ASSIGNMENT: Line by line, set down all the data below exactly, omitting any picture.

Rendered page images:

*** Begin section ***

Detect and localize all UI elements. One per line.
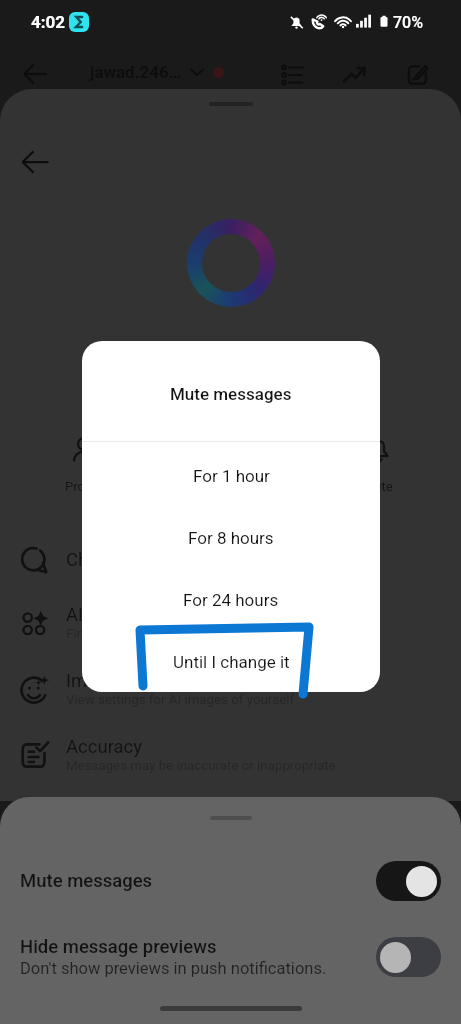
button[interactable]: Back bbox=[14, 53, 56, 95]
button[interactable]: Chats bbox=[0, 530, 461, 590]
staticText: Images of you bbox=[66, 670, 183, 692]
staticText: Don't show previews in push notification… bbox=[20, 959, 327, 978]
button[interactable]: jawad.246… bbox=[90, 62, 224, 82]
staticText: Messages may be inaccurate or inappropri… bbox=[66, 758, 336, 774]
staticText: jawad.246… bbox=[90, 62, 182, 82]
staticText: For 8 hours bbox=[188, 528, 274, 548]
button[interactable]: Accuracy bbox=[0, 722, 461, 788]
staticText: Find out more bbox=[66, 626, 148, 642]
button[interactable]: New message bbox=[398, 55, 438, 95]
staticText: Search bbox=[162, 479, 202, 494]
button[interactable]: Search bbox=[147, 435, 217, 494]
button[interactable]: Back bbox=[13, 140, 57, 184]
button[interactable]: On bbox=[376, 861, 441, 901]
staticText: 4:02 bbox=[31, 12, 66, 32]
button[interactable]: Profile bbox=[49, 435, 119, 494]
staticText: 70% bbox=[393, 13, 423, 32]
staticText: Mute bbox=[363, 479, 393, 494]
staticText: AI bbox=[66, 604, 84, 626]
staticText: For 24 hours bbox=[183, 590, 279, 610]
staticText: View settings for AI images of yourself bbox=[66, 692, 295, 708]
button[interactable]: Activity bbox=[334, 55, 374, 95]
button[interactable]: AI bbox=[0, 590, 461, 656]
button[interactable]: For 8 hours bbox=[82, 507, 380, 569]
staticText: Hide message previews bbox=[20, 936, 217, 958]
staticText: For 1 hour bbox=[193, 466, 270, 486]
button[interactable]: Hide message previews bbox=[0, 926, 461, 988]
staticText: Block bbox=[264, 479, 297, 494]
button[interactable]: Mute messages bbox=[0, 850, 461, 912]
staticText: Until I change it bbox=[173, 652, 290, 672]
button[interactable]: Mute bbox=[343, 435, 413, 494]
staticText: Profile bbox=[65, 479, 103, 494]
button[interactable]: Off bbox=[376, 937, 441, 977]
staticText: Accuracy bbox=[66, 736, 143, 758]
staticText: Chats bbox=[66, 549, 114, 571]
button[interactable]: Until I change it bbox=[82, 631, 380, 692]
button[interactable]: Block bbox=[245, 435, 315, 494]
button[interactable]: For 1 hour bbox=[82, 445, 380, 507]
button[interactable]: For 24 hours bbox=[82, 569, 380, 631]
button[interactable]: Threads bbox=[272, 55, 312, 95]
staticText: Mute messages bbox=[20, 870, 153, 892]
button[interactable]: Images of you bbox=[0, 656, 461, 722]
staticText: Mute messages bbox=[170, 384, 292, 404]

*** End section ***

TASK ANSWER:
Detect and localize all UI elements. One per line.
button[interactable]: Back bbox=[14, 53, 56, 95]
button[interactable]: Chats bbox=[0, 530, 461, 590]
staticText: Images of you bbox=[66, 670, 183, 692]
staticText: Don't show previews in push notification… bbox=[20, 959, 327, 978]
button[interactable]: jawad.246… bbox=[90, 62, 224, 82]
staticText: Messages may be inaccurate or inappropri… bbox=[66, 758, 336, 774]
staticText: jawad.246… bbox=[90, 62, 182, 82]
staticText: For 8 hours bbox=[188, 528, 274, 548]
button[interactable]: Accuracy bbox=[0, 722, 461, 788]
staticText: Find out more bbox=[66, 626, 148, 642]
button[interactable]: New message bbox=[398, 55, 438, 95]
staticText: Search bbox=[162, 479, 202, 494]
button[interactable]: Search bbox=[147, 435, 217, 494]
button[interactable]: Back bbox=[13, 140, 57, 184]
button[interactable]: On bbox=[376, 861, 441, 901]
staticText: 4:02 bbox=[31, 12, 66, 32]
button[interactable]: Profile bbox=[49, 435, 119, 494]
staticText: 70% bbox=[393, 13, 423, 32]
staticText: Mute bbox=[363, 479, 393, 494]
staticText: AI bbox=[66, 604, 84, 626]
staticText: For 24 hours bbox=[183, 590, 279, 610]
staticText: View settings for AI images of yourself bbox=[66, 692, 295, 708]
button[interactable]: Activity bbox=[334, 55, 374, 95]
button[interactable]: AI bbox=[0, 590, 461, 656]
button[interactable]: For 8 hours bbox=[82, 507, 380, 569]
staticText: Hide message previews bbox=[20, 936, 217, 958]
staticText: For 1 hour bbox=[193, 466, 270, 486]
button[interactable]: Hide message previews bbox=[0, 926, 461, 988]
staticText: Block bbox=[264, 479, 297, 494]
button[interactable]: Mute messages bbox=[0, 850, 461, 912]
staticText: Until I change it bbox=[173, 652, 290, 672]
button[interactable]: Mute bbox=[343, 435, 413, 494]
staticText: Profile bbox=[65, 479, 103, 494]
button[interactable]: Off bbox=[376, 937, 441, 977]
staticText: Accuracy bbox=[66, 736, 143, 758]
staticText: Chats bbox=[66, 549, 114, 571]
button[interactable]: Until I change it bbox=[82, 631, 380, 692]
button[interactable]: Block bbox=[245, 435, 315, 494]
button[interactable]: For 1 hour bbox=[82, 445, 380, 507]
button[interactable]: For 24 hours bbox=[82, 569, 380, 631]
button[interactable]: Threads bbox=[272, 55, 312, 95]
staticText: Mute messages bbox=[20, 870, 153, 892]
button[interactable]: Images of you bbox=[0, 656, 461, 722]
staticText: Mute messages bbox=[170, 384, 292, 404]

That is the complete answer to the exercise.